This is the year I become an adult.
I am turning 30. It’s the time of my Saturn Return.
First, let’s talk about the planet and archetype of Saturn.
Saturn, in his infinite wisdom and rings of ice, takes about 29 and a half years to make a full rotation around our Astrological birth chart, returning to the same position he was at in the sky when we were born.
Saturn comes back to teach us something we couldn’t have known without him.
Saturn represents our elders, our fathers, our ancestors, our fears, our boundaries, time, space, reality and simply life here on Earth. He is icy, cold and sometimes feels mean, but Saturn is also our teacher, and perhaps more so than other planet, he brings us on a journey of initiation.
I’ve been through a lot in my life.
I have experienced the fullness of grief and challenging times. I have lived inside confusion and illusion long enough to know the truth. So, when I thought I was over the confusing experience of being in my 20s, it wasn’t until Saturn returned did I realize how adolescent I’d been. I began to see Saturn’s purpose in my life.
For the first time ever, I’d begun to take my life seriously.
On the night of my 29th birthday that I broke through to a place I’d never been.
I had some patterns, habits and old ways of being that didn’t belong to me anymore. I thought that simply not doing them was breaking free of them, until Saturn took me down a narrow road to the final stages of my coming out the other side.
Throughout my life—often due to the influence of men—I’d been given many opportunities to give up my personal power. I am an intelligent person, and for a long time, my intelligence had been used against me. My pattern of behavior needed radical change.
I want to offer my story as a case study in Saturn.
Of course there are a compounding of influences, but for understanding and simplicity I am focusing on Saturn. It was only in hindsight that I could begin to unravel the experience of trauma and victimhood that played out in my life and that I kept locked up inside of me.
I did the things I was set up to do. I entered into relationships with others, with communities, with experiences that kept me and my life and body locked in this pattern of victimization. And the crazy part—all along I thought I was choosing for myself.
When Saturn came to me on my 29th birthday, he showed me all the ways I had been trained to follow the will of others, and lose sight of my own. My life had gotten to a point where it was in danger, spiritually speaking. I was stuck, hamster-wheeling my life in different versions of the same circle.
My Saturn Return provided me with a clear opportunity to see how I could either continue in the never-ending circle, or I could take a leap of faith and wander completely into the unknown—entirely open and vulnerable.
I made the choice without thinking. I leapt and I felt saved and terrified all at once. I was safe, for the first time ever. Of course I naturally thought everything would become easier after that moment, but in some ways my life got a lot harder.

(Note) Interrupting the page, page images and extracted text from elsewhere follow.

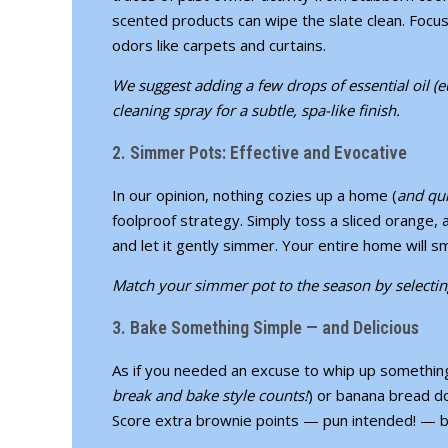
scented products can wipe the slate clean. Focus
odors like carpets and curtains.
We suggest adding a few drops of essential oil (
cleaning spray for a subtle, spa-like finish.
2. Simmer Pots: Effective and Evocative
In our opinion, nothing cozies up a home (
and qui
foolproof strategy. Simply toss a sliced orange,
and let it gently simmer. Your entire home will sm
Match your simmer pot to the season by selecting i
3. Bake Something Simple — and Delicious
As if you needed an excuse to whip up something 
break and bake style counts!
) or banana bread do
Score extra brownie points — pun intended! — b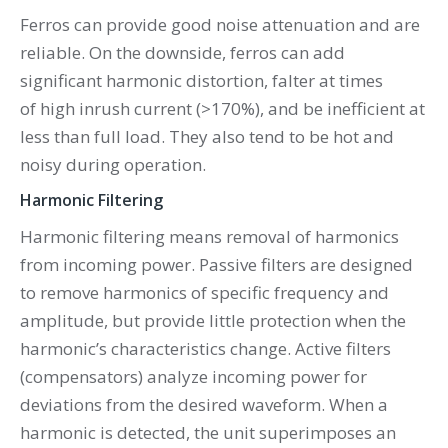
Ferros can provide good noise attenuation and are
reliable. On the downside, ferros can add
significant harmonic distortion, falter at times
of high inrush current (>170%), and be inefficient at
less than full load. They also tend to be hot and
noisy during operation.
Harmonic Filtering
Harmonic filtering means removal of harmonics
from incoming power. Passive filters are designed
to remove harmonics of specific frequency and
amplitude, but provide little protection when the
harmonic’s characteristics change. Active filters
(compensators) analyze incoming power for
deviations from the desired waveform. When a
harmonic is detected, the unit superimposes an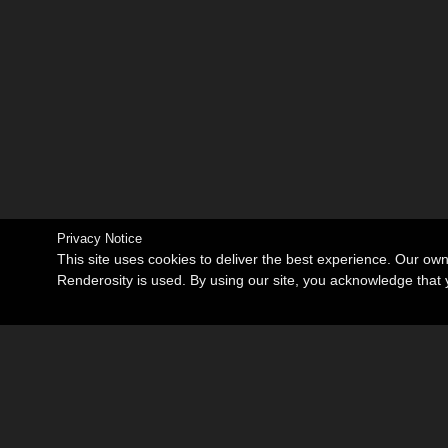
Privacy Notice
This site uses cookies to deliver the best experience. Our ow
Renderosity is used. By using our site, you acknowledge tha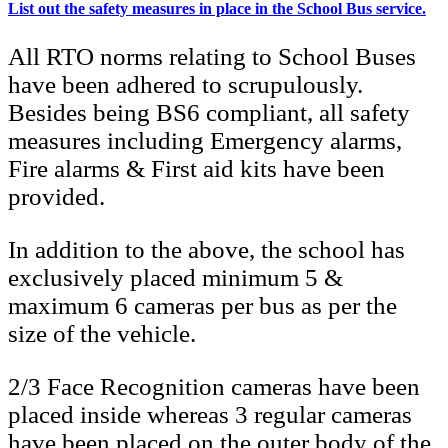
List out the safety measures in place in the School Bus service.
All RTO norms relating to School Buses
have been adhered to scrupulously.
Besides being BS6 compliant, all safety
measures including Emergency alarms,
Fire alarms & First aid kits have been
provided.
In addition to the above, the school has
exclusively placed minimum 5 &
maximum 6 cameras per bus as per the
size of the vehicle.
2/3 Face Recognition cameras have been
placed inside whereas 3 regular cameras
have been placed on the outer body of the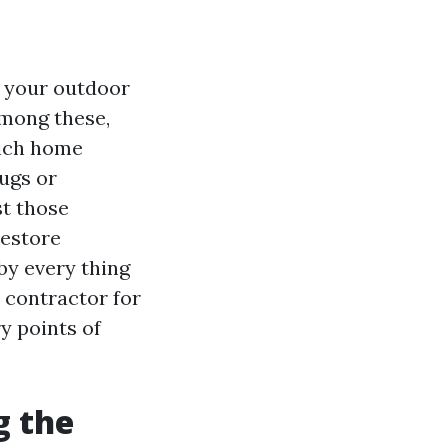
f your outdoor
Among these,
hich home
bugs or
st those
restore
by every thing
 contractor for
ry points of
g the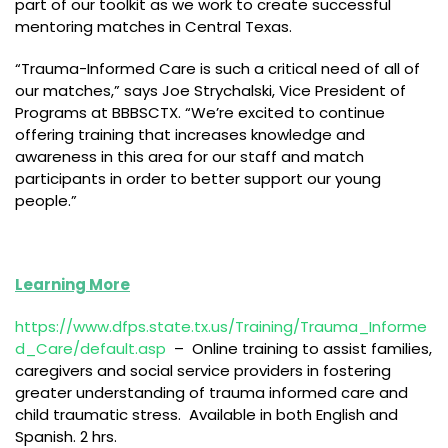
part of our toolkit as we work to create successful
mentoring matches in Central Texas.
“Trauma-Informed Care is such a critical need of all of
our matches,” says Joe Strychalski, Vice President of
Programs at BBBSCTX. “We’re excited to continue
offering training that increases knowledge and
awareness in this area for our staff and match
participants in order to better support our young
people.”
Learning More
https://www.dfps.state.tx.us/Training/Trauma_Informe
d_Care/default.asp
– Online training to assist families,
caregivers and social service providers in fostering
greater understanding of trauma informed care and
child traumatic stress. Available in both English and
Spanish. 2 hrs.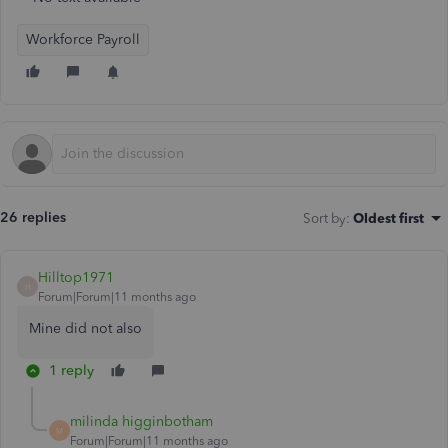
Workforce Payroll
26 replies
Sort by
:
Oldest first
Hilltop1971
H
Forum|Forum|11 months ago
Mine did not also
1 reply
milinda higginbotham
M
Forum|Forum|11 months ago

First, Saturn taught me how to grieve. Not in the way where I’d lost someone else, seeing how lost I’d been. It was the kind of grief that made me know everything had been forever changed—wiped clean. I could start over. There was great relief in this, and also tremendous responsibility.
My life, for the first time, was my own creation.
I could manifest and actually use my own powers instead of giving my power away. I had been reborn, and this time as an adult. This took and still is taking time. Saturn taught me how time is a process and to give respect to the space it takes to move forward. He taught me how much I didn’t need to cling to patterns of trauma that still play out in my everyday life. Trauma takes time to unfold. It was no irony that all the lessons I had been learning about my patterns, my past, were constantly showing up during my Saturn Return—I was learning and unlearning about my own masculinity.
Saturn has helped me arrive at a place where I can begin to plan ahead for my life. Up until this point, I’d made choices that my future suffered from. Truthfully, I avoided thinking about the future, as it would force me to look at my life pragmatically rather than imaginatively.
My life is focused, right in front of me, and the dust has settled long enough for me to stand still, and then keep going.